[[ Data listing open ]]

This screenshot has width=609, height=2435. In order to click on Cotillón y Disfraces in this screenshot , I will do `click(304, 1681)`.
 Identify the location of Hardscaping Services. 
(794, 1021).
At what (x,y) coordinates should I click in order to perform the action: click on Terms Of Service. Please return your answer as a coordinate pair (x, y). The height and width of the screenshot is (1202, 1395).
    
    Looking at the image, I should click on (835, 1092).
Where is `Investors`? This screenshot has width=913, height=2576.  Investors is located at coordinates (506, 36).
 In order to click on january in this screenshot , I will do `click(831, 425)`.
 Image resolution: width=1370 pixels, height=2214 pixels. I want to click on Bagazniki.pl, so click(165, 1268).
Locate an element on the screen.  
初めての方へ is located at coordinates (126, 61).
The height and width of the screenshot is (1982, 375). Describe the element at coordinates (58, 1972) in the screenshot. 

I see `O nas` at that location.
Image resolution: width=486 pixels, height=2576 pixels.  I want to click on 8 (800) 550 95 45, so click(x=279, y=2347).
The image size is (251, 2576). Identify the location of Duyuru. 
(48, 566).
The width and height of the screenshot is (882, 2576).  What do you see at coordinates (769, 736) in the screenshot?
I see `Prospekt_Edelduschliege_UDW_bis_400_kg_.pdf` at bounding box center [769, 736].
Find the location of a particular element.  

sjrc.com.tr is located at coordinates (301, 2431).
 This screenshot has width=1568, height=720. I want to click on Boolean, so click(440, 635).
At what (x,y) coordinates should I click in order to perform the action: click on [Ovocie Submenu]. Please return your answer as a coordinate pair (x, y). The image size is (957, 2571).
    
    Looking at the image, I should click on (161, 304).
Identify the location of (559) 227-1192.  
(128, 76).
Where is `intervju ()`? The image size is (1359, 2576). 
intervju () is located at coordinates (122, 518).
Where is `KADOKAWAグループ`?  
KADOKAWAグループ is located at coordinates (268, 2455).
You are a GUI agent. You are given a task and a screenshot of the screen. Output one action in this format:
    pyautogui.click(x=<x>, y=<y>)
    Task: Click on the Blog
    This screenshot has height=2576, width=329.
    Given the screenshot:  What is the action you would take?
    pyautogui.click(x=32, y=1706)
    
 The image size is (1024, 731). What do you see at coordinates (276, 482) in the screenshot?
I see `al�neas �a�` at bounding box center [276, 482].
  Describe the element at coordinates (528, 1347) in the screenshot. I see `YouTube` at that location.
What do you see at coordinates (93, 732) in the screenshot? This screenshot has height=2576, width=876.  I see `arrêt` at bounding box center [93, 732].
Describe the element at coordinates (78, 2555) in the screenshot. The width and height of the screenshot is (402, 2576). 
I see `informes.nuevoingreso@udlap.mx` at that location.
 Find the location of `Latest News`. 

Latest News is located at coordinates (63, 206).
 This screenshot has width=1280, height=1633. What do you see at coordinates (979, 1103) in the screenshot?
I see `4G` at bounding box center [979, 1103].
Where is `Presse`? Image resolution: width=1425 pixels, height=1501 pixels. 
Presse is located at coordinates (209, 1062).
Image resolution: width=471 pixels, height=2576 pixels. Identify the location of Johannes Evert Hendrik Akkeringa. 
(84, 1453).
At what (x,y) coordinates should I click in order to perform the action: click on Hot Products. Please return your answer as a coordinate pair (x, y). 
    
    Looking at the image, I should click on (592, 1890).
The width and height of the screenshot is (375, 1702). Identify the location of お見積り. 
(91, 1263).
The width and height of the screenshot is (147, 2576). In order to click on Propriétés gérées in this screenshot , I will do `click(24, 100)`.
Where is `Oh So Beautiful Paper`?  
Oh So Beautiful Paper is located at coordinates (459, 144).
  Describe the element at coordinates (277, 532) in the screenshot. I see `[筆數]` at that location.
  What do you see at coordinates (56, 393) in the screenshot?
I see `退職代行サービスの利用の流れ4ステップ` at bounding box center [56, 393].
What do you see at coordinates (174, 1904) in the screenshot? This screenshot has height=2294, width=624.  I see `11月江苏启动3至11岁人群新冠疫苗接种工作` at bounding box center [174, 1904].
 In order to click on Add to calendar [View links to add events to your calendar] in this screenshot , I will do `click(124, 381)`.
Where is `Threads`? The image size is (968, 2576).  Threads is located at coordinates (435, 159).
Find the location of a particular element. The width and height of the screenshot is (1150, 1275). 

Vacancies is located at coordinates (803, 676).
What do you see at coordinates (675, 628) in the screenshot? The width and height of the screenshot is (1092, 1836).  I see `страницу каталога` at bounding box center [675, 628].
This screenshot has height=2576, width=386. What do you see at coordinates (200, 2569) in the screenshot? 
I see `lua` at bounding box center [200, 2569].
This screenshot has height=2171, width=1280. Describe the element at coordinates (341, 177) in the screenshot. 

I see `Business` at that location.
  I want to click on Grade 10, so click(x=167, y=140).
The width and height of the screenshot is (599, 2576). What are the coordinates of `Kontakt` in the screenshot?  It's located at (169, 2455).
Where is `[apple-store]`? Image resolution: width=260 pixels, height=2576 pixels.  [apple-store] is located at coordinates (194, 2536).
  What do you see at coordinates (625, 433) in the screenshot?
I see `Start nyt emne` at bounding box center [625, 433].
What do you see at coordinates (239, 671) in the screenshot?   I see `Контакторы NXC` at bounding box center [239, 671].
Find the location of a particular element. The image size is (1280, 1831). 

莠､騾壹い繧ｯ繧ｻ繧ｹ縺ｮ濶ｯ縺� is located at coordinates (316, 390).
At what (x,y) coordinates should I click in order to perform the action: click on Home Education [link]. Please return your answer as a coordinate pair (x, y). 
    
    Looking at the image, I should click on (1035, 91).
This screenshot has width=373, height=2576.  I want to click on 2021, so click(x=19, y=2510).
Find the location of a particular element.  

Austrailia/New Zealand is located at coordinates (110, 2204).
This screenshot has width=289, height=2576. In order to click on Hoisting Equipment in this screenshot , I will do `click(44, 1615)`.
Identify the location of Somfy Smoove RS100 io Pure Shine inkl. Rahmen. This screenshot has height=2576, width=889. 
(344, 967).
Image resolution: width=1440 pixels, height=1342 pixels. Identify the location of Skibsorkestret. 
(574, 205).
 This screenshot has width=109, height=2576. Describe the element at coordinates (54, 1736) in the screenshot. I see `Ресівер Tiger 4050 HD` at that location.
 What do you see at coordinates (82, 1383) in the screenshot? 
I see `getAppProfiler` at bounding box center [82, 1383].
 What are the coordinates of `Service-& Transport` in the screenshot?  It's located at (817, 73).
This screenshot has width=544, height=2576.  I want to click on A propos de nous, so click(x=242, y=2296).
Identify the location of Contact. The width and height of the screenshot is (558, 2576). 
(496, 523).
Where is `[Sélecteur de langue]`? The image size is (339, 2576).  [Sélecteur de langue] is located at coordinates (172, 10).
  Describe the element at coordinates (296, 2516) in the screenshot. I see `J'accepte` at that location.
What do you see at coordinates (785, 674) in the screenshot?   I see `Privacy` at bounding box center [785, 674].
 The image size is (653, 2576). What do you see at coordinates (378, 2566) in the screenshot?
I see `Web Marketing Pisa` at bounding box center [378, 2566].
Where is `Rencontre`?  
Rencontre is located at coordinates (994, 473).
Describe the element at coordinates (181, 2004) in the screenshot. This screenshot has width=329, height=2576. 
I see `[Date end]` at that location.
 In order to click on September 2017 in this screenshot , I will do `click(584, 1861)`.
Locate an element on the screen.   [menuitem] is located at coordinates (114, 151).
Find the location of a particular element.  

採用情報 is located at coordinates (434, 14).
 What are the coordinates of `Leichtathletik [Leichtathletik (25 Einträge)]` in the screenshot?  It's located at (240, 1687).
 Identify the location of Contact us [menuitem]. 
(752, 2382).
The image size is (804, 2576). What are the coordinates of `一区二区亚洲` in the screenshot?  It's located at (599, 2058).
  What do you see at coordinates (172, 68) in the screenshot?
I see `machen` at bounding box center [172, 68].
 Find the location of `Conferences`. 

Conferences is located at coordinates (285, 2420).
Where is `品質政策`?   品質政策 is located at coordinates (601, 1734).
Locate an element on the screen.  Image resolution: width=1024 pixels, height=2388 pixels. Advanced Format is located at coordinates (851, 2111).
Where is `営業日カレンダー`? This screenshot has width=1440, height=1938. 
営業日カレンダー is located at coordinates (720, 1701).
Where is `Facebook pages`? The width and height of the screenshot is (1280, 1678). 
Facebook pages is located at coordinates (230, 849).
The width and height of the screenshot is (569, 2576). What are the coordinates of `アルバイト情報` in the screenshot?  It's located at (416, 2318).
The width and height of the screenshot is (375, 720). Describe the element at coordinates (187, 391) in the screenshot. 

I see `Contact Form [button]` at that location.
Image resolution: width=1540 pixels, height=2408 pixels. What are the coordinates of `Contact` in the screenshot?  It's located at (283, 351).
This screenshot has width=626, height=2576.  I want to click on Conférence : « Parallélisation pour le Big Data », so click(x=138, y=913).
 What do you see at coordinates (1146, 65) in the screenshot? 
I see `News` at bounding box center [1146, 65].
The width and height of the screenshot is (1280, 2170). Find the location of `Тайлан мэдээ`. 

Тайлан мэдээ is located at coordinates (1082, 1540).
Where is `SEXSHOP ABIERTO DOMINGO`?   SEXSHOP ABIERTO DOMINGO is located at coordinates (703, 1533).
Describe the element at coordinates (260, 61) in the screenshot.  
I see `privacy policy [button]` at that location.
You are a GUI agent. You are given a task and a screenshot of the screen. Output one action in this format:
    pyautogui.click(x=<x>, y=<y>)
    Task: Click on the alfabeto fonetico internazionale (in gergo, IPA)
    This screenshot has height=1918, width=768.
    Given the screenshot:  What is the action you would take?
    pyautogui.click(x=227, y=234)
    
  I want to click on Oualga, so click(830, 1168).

[[ Data listing closed ]]

• What the task asks: With the line containing "This screenshot has height=2576, width=329." as the last one, please set down exactly the lines of the records above from their very first line, and nothing more.

• Solution for this exercise:
This screenshot has width=609, height=2435. In order to click on Cotillón y Disfraces in this screenshot , I will do `click(304, 1681)`.
 Identify the location of Hardscaping Services. 
(794, 1021).
At what (x,y) coordinates should I click in order to perform the action: click on Terms Of Service. Please return your answer as a coordinate pair (x, y). The height and width of the screenshot is (1202, 1395).
    
    Looking at the image, I should click on (835, 1092).
Where is `Investors`? This screenshot has width=913, height=2576.  Investors is located at coordinates (506, 36).
 In order to click on january in this screenshot , I will do `click(831, 425)`.
 Image resolution: width=1370 pixels, height=2214 pixels. I want to click on Bagazniki.pl, so click(165, 1268).
Locate an element on the screen.  
初めての方へ is located at coordinates (126, 61).
The height and width of the screenshot is (1982, 375). Describe the element at coordinates (58, 1972) in the screenshot. 

I see `O nas` at that location.
Image resolution: width=486 pixels, height=2576 pixels.  I want to click on 8 (800) 550 95 45, so click(x=279, y=2347).
The image size is (251, 2576). Identify the location of Duyuru. 
(48, 566).
The width and height of the screenshot is (882, 2576).  What do you see at coordinates (769, 736) in the screenshot?
I see `Prospekt_Edelduschliege_UDW_bis_400_kg_.pdf` at bounding box center [769, 736].
Find the location of a particular element.  

sjrc.com.tr is located at coordinates (301, 2431).
 This screenshot has width=1568, height=720. I want to click on Boolean, so click(440, 635).
At what (x,y) coordinates should I click in order to perform the action: click on [Ovocie Submenu]. Please return your answer as a coordinate pair (x, y). The image size is (957, 2571).
    
    Looking at the image, I should click on (161, 304).
Identify the location of (559) 227-1192.  
(128, 76).
Where is `intervju ()`? The image size is (1359, 2576). 
intervju () is located at coordinates (122, 518).
Where is `KADOKAWAグループ`?  
KADOKAWAグループ is located at coordinates (268, 2455).
You are a GUI agent. You are given a task and a screenshot of the screen. Output one action in this format:
    pyautogui.click(x=<x>, y=<y>)
    Task: Click on the Blog
    This screenshot has height=2576, width=329.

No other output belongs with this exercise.